TASK> Without any of its pictures, the listing below should be output exactly.

######

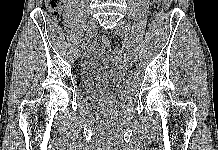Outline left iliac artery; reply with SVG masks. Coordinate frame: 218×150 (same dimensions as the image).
Returning <instances> with one entry per match:
<instances>
[{
	"label": "left iliac artery",
	"instance_id": "left-iliac-artery-1",
	"mask_svg": "<svg viewBox=\"0 0 218 150\" xmlns=\"http://www.w3.org/2000/svg\"><path fill=\"white\" fill-rule=\"evenodd\" d=\"M130 40L133 42L135 39L132 37ZM129 47H130V45L127 48H129Z\"/></svg>",
	"mask_w": 218,
	"mask_h": 150
}]
</instances>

######

YOUR SOLUTION>
Outline left iliac artery; reply with SVG masks. Coordinate frame: 218×150 (same dimensions as the image).
Returning <instances> with one entry per match:
<instances>
[{
	"label": "left iliac artery",
	"instance_id": "left-iliac-artery-1",
	"mask_svg": "<svg viewBox=\"0 0 218 150\" xmlns=\"http://www.w3.org/2000/svg\"><path fill=\"white\" fill-rule=\"evenodd\" d=\"M130 40L133 42L135 39L132 37ZM129 47H130V45L127 48H129Z\"/></svg>",
	"mask_w": 218,
	"mask_h": 150
}]
</instances>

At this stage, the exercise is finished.